START Records for this exercise

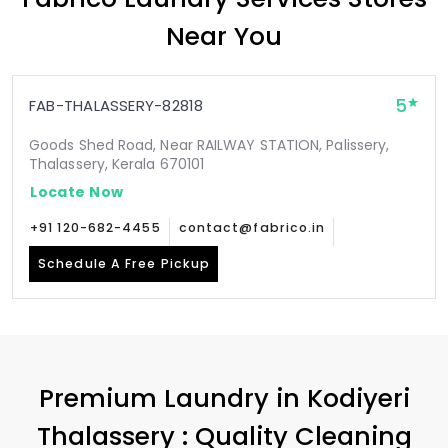
Near You
5
FAB-THALASSERY-82818
Goods Shed Road, Near RAILWAY STATION, Palissery,
Thalassery, Kerala 670101
Locate Now
+91 120-682-4455
contact@fabrico.in
Schedule A Free Pickup
Premium Laundry in
Kodiyeri
Thalassery
: Quality Cleaning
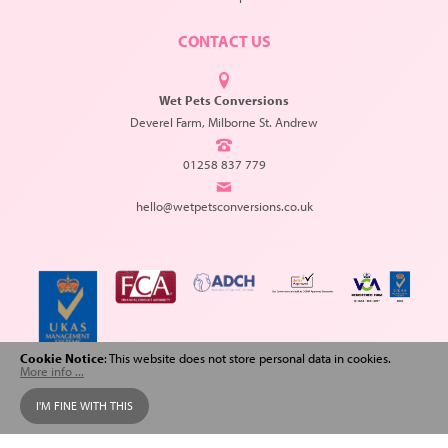
CONTACT US
Wet Pets Conversions
Deverel Farm, Milborne St. Andrew
01258 837 779
hello@wetpetsconversions.co.uk
Cookie Notice
: This website does not store personal data in cookies.
More info ...
Copyright © 2026 Wet Pets Conversions. All Rights Reserved.
I'M FINE WITH THIS
Web design
and
SEO
by
Spiderscope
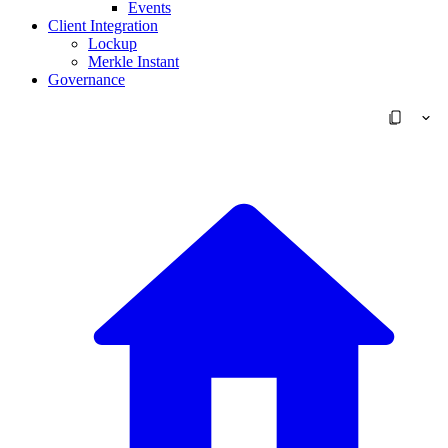
Events
Client Integration
Lockup
Merkle Instant
Governance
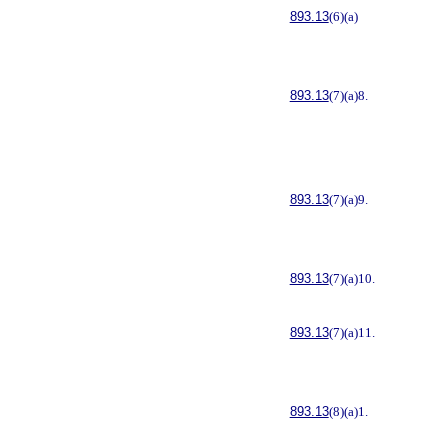
893.13
(6)(a)
893.13
(7)(a)8.
893.13
(7)(a)9.
893.13
(7)(a)10.
893.13
(7)(a)11.
893.13
(8)(a)1.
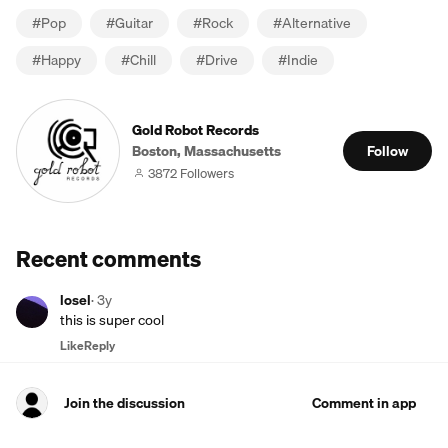
#
Pop
#
Guitar
#
Rock
#
Alternative
#
Happy
#
Chill
#
Drive
#
Indie
Gold Robot Records
Boston, Massachusetts
Follow
3872 Followers
Recent comments
losel
·
3y
this is super cool
Like
Reply
Join the discussion
Comment in app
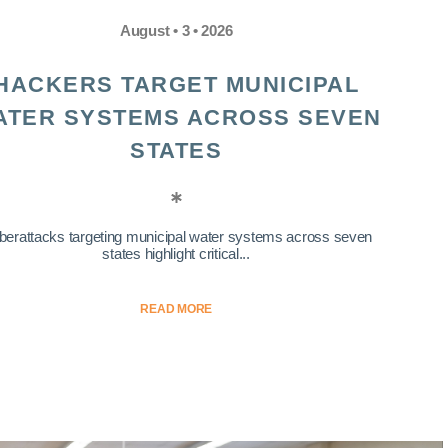
August • 3 • 2026
HACKERS TARGET MUNICIPAL
ATER SYSTEMS ACROSS SEVEN
STATES
berattacks targeting municipal water systems across seven
states highlight critical...
READ MORE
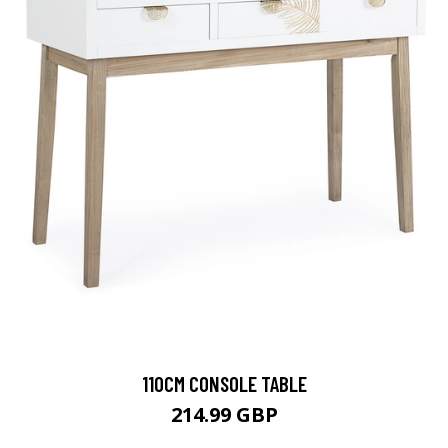
110CM CONSOLE TABLE
214.99 GBP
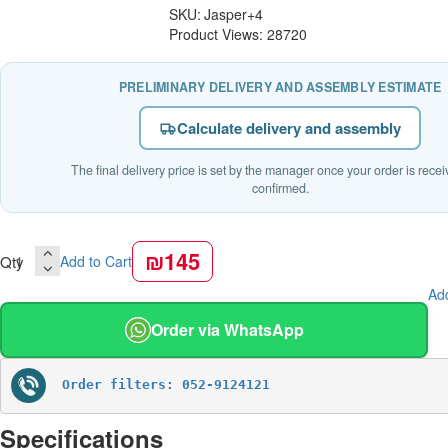
SKU:
Jasper+4
Product Views: 28720
PRELIMINARY DELIVERY AND ASSEMBLY ESTIMATE
Calculate delivery and assembly
The final delivery price is set by the manager once your order is rece
confirmed.
₪145
Qty
Add to Cart
Add
Order via WhatsApp
Order filters: 052-9124121
Specifications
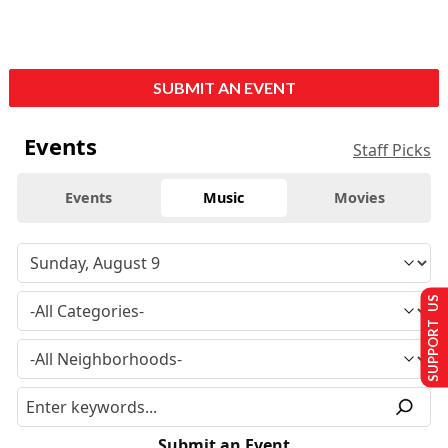
SUBMIT AN EVENT
Events
Staff Picks
Events
Music
Movies
SUPPORT US
Submit an Event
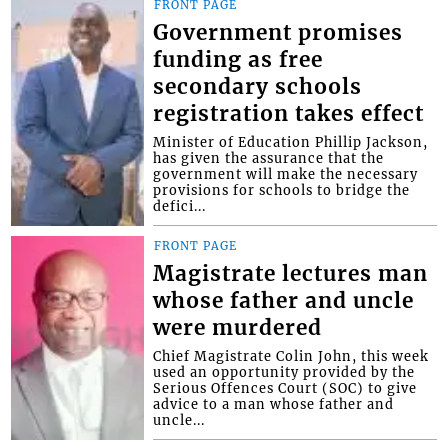
FRONT PAGE
Government promises
funding as free
secondary schools
registration takes effect
Minister of Education Phillip Jackson,
has given the assurance that the
government will make the necessary
provisions for schools to bridge the
defici...
FRONT PAGE
Magistrate lectures man
whose father and uncle
were murdered
Chief Magistrate Colin John, this week
used an opportunity provided by the
Serious Offences Court (SOC) to give
advice to a man whose father and
uncle...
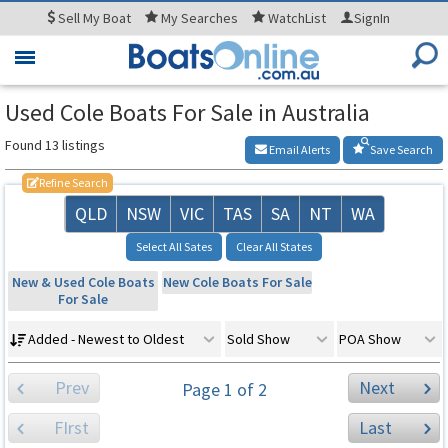
Sell
My Boat
My
Searches
WatchList
SignIn
Toggle
navigation
Used Cole Boats For Sale in Australia
Found 13 listings
Email Alerts
Save Search
Refine Search
QLD
NSW
VIC
TAS
SA
NT
WA
Select All Sates
Clear All States
New & Used Cole Boats
New Cole Boats For Sale
For Sale
Added - Newest to Oldest
Sold Show
POA Show
Prev
Next
Page 1 of 2
FIrst
Last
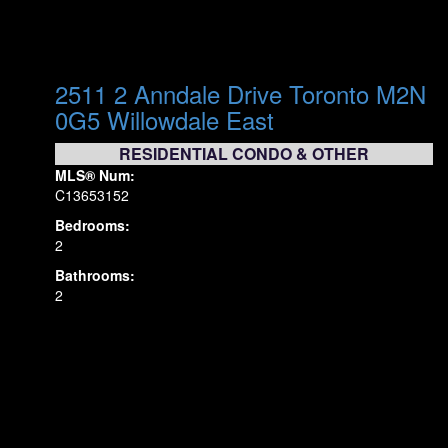
2511 2 Anndale Drive
Toronto
M2N
0G5
Willowdale East
RESIDENTIAL CONDO & OTHER
MLS® Num:
C13653152
Bedrooms:
2
Bathrooms:
2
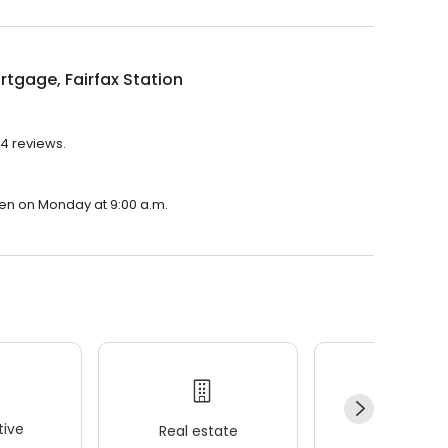
tgage, Fairfax Station
 4 reviews.
open on Monday at 9:00 a.m.
ive
Real estate
Wellness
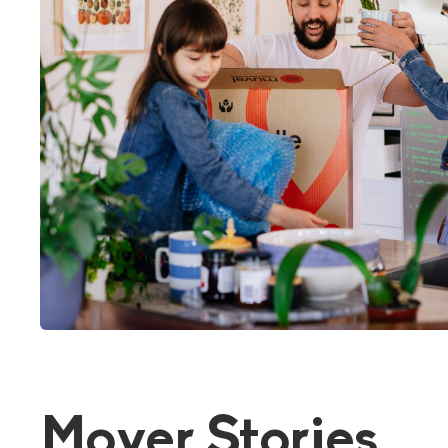
Mover Stories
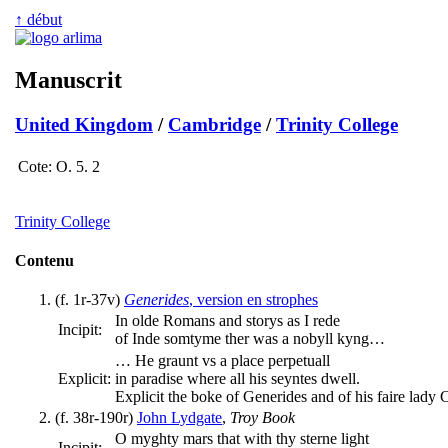
↑ début
Manuscrit
United Kingdom
/
Cambridge
/
Trinity College
Cote:
O. 5. 2
Trinity College
Contenu
(f. 1r-37v)
Generides
, version en strophes
In olde Romans and storys as I rede
Incipit:
of Inde somtyme ther was a nobyll kyng…
… He graunt vs a place perpetuall
Explicit:
in paradise where all his seyntes dwell.
Explicit the boke of Generides and of his faire lady 
(f. 38r-190r)
John Lydgate
,
Troy Book
O myghty mars that with thy sterne light
Incipit:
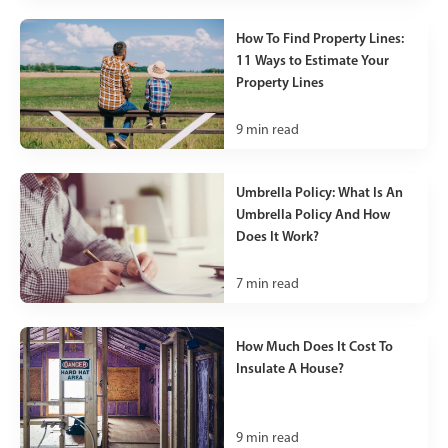
How To Find Property Lines:
11 Ways to Estimate Your
Property Lines
9
min read
Umbrella Policy: What Is An
Umbrella Policy And How
Does It Work?
7
min read
How Much Does It Cost To
Insulate A House?
9
min read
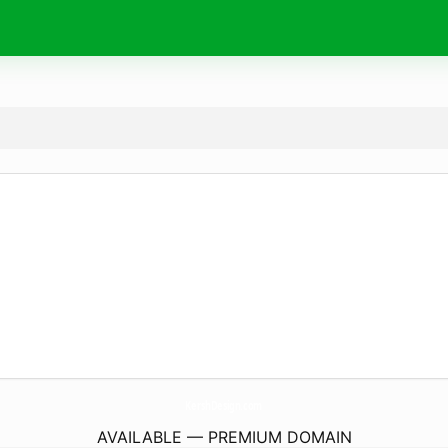
KershDesign.
com
AVAILABLE — PREMIUM DOMAIN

END Records for this exercise

## About this exercise
The expected output is an exact copy of the lines from the top of the data above through the line containing "registration takes effect", both included, with every picture omitted.

## Exercise response
Near You
5
FAB-THALASSERY-82818
Goods Shed Road, Near RAILWAY STATION, Palissery,
Thalassery, Kerala 670101
Locate Now
+91 120-682-4455
contact@fabrico.in
Schedule A Free Pickup
Premium Laundry in
Kodiyeri
Thalassery
: Quality Cleaning
CONTACT US
Wet Pets Conversions
Deverel Farm, Milborne St. Andrew
01258 837 779
hello@wetpetsconversions.co.uk
Cookie Notice
: This website does not store personal data in cookies.
More info ...
Copyright © 2026 Wet Pets Conversions. All Rights Reserved.
I'M FINE WITH THIS
Web design
and
SEO
by
Spiderscope
Events
Client Integration
Lockup
Merkle Instant
Governance
893.13
(6)(a)
893.13
(7)(a)8.
893.13
(7)(a)9.
893.13
(7)(a)10.
893.13
(7)(a)11.
893.13
(8)(a)1.
#
Pop
#
Guitar
#
Rock
#
Alternative
#
Happy
#
Chill
#
Drive
#
Indie
Gold Robot Records
Boston, Massachusetts
Follow
3872 Followers
Recent comments
losel
·
3y
this is super cool
Like
Reply
Join the discussion
Comment in app
August • 3 • 2026
HACKERS TARGET MUNICIPAL
ATER SYSTEMS ACROSS SEVEN
STATES
berattacks targeting municipal water systems across seven
states highlight critical...
READ MORE
110CM CONSOLE TABLE
214.99 GBP
SKU:
Jasper+4
Product Views: 28720
PRELIMINARY DELIVERY AND ASSEMBLY ESTIMATE
Calculate delivery and assembly
The final delivery price is set by the manager once your order is rece
confirmed.
₪145
Qty
Add to Cart
Add
Order via WhatsApp
Order filters: 052-9124121
Specifications
SUBMIT AN EVENT
Events
Staff Picks
Events
Music
Movies
SUPPORT US
Submit an Event
FRONT PAGE
Government promises
funding as free
secondary schools
registration takes effect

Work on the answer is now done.